Sports nutrition has been around for decades as a science, but it wasn’t until the 21st Century that sporting teams began to take it seriously. Lots of nutritional practices were based on folklore and hearsay rather than on scientific journals. But these days it is not unusual for a top level competitor to have their own dietician and personal chef. Just to ensure that they are getting enough protein, and eating foods that are high in vitamins and minerals.
David Brailsford is the most successful cycling coach in the history of the sport overseeing British cycling success in the Olympics and in the Tour De France. He was the first person to start using the term marginal gains, where you search for every single advantage that you can get to help you improve performance – even if it is only by 1%.
While he may have been one of the first to mention it, he probably wasn’t the first to utilise it. American sports such as Football, Basketball, and Baseball have all experimented with it in the past. Now the idea is pretty ubiquitous, with athletes reaping the benefits of taking every advantage and using it to prolong their careers, and to dominate their sport.

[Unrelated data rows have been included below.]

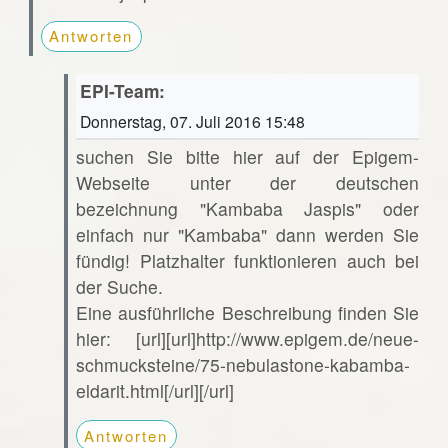
Antworten
EPI-Team:
Donnerstag, 07. Juli 2016 15:48
suchen Sie bitte hier auf der Epigem-
Webseite unter der deutschen
bezeichnung "Kambaba Jaspis" oder
einfach nur "Kambaba" dann werden Sie
fündig! Platzhalter funktionieren auch bei
der Suche.
Eine ausführliche Beschreibung finden Sie
hier: [url][url]http://www.epigem.de/neue-
schmucksteine/75-nebulastone-kabamba-
eldarit.html[/url][/url]
Antworten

This was not happening during the Rugby World Cup in 1995 when the Boks won, but imagine what it could have done. If those players had had access to the recovery treatments that modern players have today, or the nutritional strategies, or strength and conditioning programs. Who knows how long this could have prolonged the careers of some members of that team?
It is difficult to predict what will happen to middle aged sports stars in the future. Will the improvements in science help them to have even longer careers? Or will the improved fitness and nutrition that helps them, help younger athletes to develop even faster? Impossible to say either way, but one thing is certain, the intensity of sport is only going to increase as the years go by.